The Cold Creek Highway stretches close to five hundred miles through British Columbia’s rugged wilderness to the west coast. Isolated and vast, it has become a prime hunting ground for predators. For decades, young women traveling the road have gone missing. Motorists and hitchhikers, those passing through or living in one of the small towns scattered along the region, have fallen prey time and again. And no killer or abductor who has stalked the highway has ever been brought to justice.

Hailey McBride calls Cold Creek home. Her father taught her to respect nature, how to live and survive off the land, and to never travel the highway alone. Now he’s gone, leaving her a teenage orphan in the care of her aunt whose police officer husband uses his badge as a means to bully and control Hailey. Overwhelmed by grief and forbidden to work, socialize, or date, Hailey vanishes into the mountainous terrain, hoping everyone will believe she’s left town. Rumors spread that she was taken by the highway killer—who’s claimed another victim over the summer.

One year later, Beth Chevalier arrives in Cold Creek, where her sister Amber lived—and where she was murdered. Estranged from her parents and seeking closure, Beth takes a waitressing job at the local diner, just as Amber did, desperate to understand what happened to her and why.
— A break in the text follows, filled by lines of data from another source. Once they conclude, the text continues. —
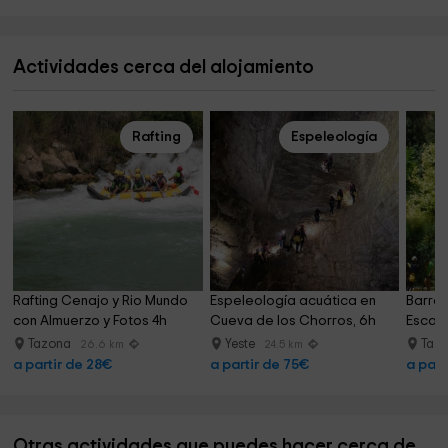
Actividades cerca del alojamiento
Rafting
Espeleología
Rafting Cenajo y Rio Mundo 
Espeleología acuática en 
Barran
con Almuerzo y Fotos 4h
Cueva de los Chorros, 6h
Escale
Tazona
Yeste
Taz
26.6 km
24.5 km
a partir de 28€
a partir de 75€
a part
Otras actividades que puedes hacer cerca de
But Beth’s search for answers puts a target on her back—and threatens to reveal the truth behind Hailey’s disappearance…


By the time I was 50 pages in I already felt hopeful and angry and anxious and uncomfortable….each of those emotions was to an extreme amount. And it only got more intense from there!
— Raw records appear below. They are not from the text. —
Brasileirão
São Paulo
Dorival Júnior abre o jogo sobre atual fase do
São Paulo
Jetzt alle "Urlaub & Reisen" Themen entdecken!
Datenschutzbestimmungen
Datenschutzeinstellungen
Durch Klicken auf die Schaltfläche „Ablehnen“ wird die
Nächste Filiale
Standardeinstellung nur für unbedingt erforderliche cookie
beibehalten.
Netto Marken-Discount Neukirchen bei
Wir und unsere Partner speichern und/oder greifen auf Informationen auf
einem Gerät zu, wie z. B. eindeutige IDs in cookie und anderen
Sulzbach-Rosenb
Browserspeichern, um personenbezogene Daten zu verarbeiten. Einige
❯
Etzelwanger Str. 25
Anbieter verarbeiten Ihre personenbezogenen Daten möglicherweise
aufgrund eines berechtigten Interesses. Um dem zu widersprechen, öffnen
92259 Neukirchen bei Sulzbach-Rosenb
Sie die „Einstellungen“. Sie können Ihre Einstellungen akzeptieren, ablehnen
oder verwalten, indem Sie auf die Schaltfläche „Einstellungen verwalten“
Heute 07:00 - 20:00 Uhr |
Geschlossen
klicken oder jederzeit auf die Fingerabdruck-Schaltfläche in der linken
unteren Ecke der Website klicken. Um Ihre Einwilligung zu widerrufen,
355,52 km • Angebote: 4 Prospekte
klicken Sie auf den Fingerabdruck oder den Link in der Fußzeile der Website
I was constantly torn between wanting to keep reading it because I needed to know what happened next, and wanted to close it because my body couldn’t handle anymore extreme emotions….I was WAY too invested in this fictional story!

With school starting up, I’ve been working during the day, which meant my only reading time was at night. THIS IS NOT A GOOD NIGHTTIME READ. I mean it is, but not if you want to have a restful, nightmareless sleep.
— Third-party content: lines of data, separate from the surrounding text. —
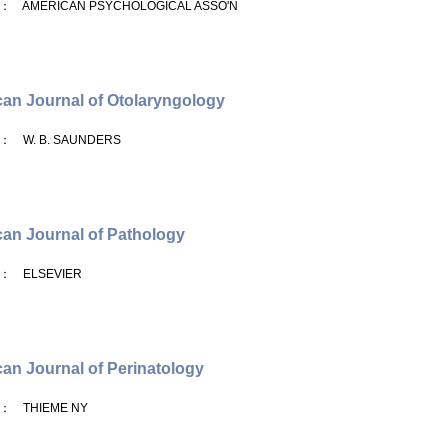
： AMERICAN PSYCHOLOGICAL ASSO'N
an Journal of Otolaryngology
： W. B. SAUNDERS
an Journal of Pathology
： ELSEVIER
an Journal of Perinatology
： THIEME NY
Y’all I kept guessing and second guessing and I thought I knew what happened but then I would change my mind and that’s the kind of book I love to read! I love how it ended, and how much suspense the story held the whole time.


94. Scritch Scratch by Lindsay Currie (4/5⭐️)

Claire has absolutely no interest in the paranormal. She's a scientist, which is why she can't think of anything worse than having to help out her dad on one of his ghost-themed Chicago bus tours. She thinks she's made it through when she sees a boy with a sad face and dark eyes at the back of the bus. There's something off about his presence, especially because when she checks at the end of the tour...he's gone.

Claire tries to brush it off, she must be imagining things, letting her dad's ghost stories get the best of her. But then the scratching starts. Voices whisper to her in the dark. The number 396 appears everywhere she turns. And the boy with the dark eyes starts following her.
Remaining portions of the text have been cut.